Penser le monde de demain

Par Philippe Aghion intervient sur les conférences "Voir le monde autrement" et "Les économistes face à la prochaine pandémie"

En premier lieu la Covid-19 va entraîner des destructions d’emplois et des faillites d’entreprises en masse, en même temps qu’elle ouvre un espace pour de nouvelles activités innovantes. Nombre d’entre nous ne prendrons plus l’avion autant qu’avant, tant nous sommes devenus « addict » aux visioconférences par Zoom qui font gagner beaucoup de temps et nous évitent le stress des voyages. En outre les consommateurs que nous sommes ne perdront pas l’habitude prise pendant le confinement de commander en ligne, et les travailleurs que nous sommes ont, grâce au confinement, découvert les mérites du télétravail. Enfin, nous sommes initiés à la pratique des consultations médicales par téléphone ou par Skype.

Ce surcroit de « destruction créatrice » que génère la pandémie, pose un défi majeur aux pouvoirs publics. D’un côté, il faut protéger : soutenir les entreprises viables pour sauver des emplois et préserver le capital humain accumulé au sein de ces entreprises. D’un autre côté, il faut « réallouer » : encourager l’entrée de nouvelles entreprises et de nouvelles activités, soit plus performantes soit qui répondent mieux aux nouveaux besoins des consommateurs.
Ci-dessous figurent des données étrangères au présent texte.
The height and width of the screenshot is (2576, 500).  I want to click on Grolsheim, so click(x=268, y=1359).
En second lieu, la crise du Covid a agi comme un « révélateur » de problèmes plus profonds qui questionnent le capitalisme tel qu’il est pratiqué dans les différents pays du monde. En Chine, la pandémie a révélé les limites d’un capitalisme sans liberté d’expression, ou la rétention d’information et l’autocensure ont retardé la prise de conscience de la dangerosité du nouveau virus, ce qui a grandement contribué à sa prolifération. Aux Etats-Unis, l’épidémie a mis à nu le drame de tous ces individus qui ne sont pas - ou mal - assurés contre une perte d’emploi et contre la maladie. En Europe, elle a mis en lumière l’insuffisance de notre écosystème d’innovation : nous disposons de moyens bien inferieurs a ceux qui sont mobilisés aux Etats-Unis et en Chine pour trouver de nouveaux traitements et de nouveaux vaccins.
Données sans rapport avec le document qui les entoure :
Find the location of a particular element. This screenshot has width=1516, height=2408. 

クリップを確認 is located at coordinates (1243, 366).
En France, la pandémie a montré la vulnérabilité d’une économie qui est allée trop loin dans la délocalisation de ses chaines de valeur, y compris dans des secteurs stratégiques comme la santé : nous avons chèrement payé notre incapacité a produire des respirateurs ou des principes actifs sur notre sol, par contraste avec notre voisin allemand. Par ailleurs la crise de la covid-19 a fait apparaître les limites d’un Etat français trop centralisé, trop bureaucratique, et qui ne fait pas assez confiance à la société civile. Cette confiance est indispensable pour mettre en oeuvre une véritable politique de santé publique qui se substitue à la politique actuelle de « Stop and Go » qui nuit a la croissance de long terme. Cette harmonie avec la société civile est également indispensable, nous l’avons vu avec la crise des gilets jaunes, au succès d’une politique de lutte contre le réchauffement climatique et pour la croissance verte. Plus généralement, peut-on tirer parti de cette crise pour améliorer notre modèle économique et social en conjuguant les aspects positifs des différents modèles de capitalisme ? Peut-on converger vers une croissance plus verte et plus juste ? Si l’on ne peut pas prévoir à l’avance comment nos sociétés évolueront dans le futur, on peut néanmoins reprendre les mots d’Henri Bergson : « L’avenir n’est pas ce qui va nous arriver, mais ce que nous allons faire ».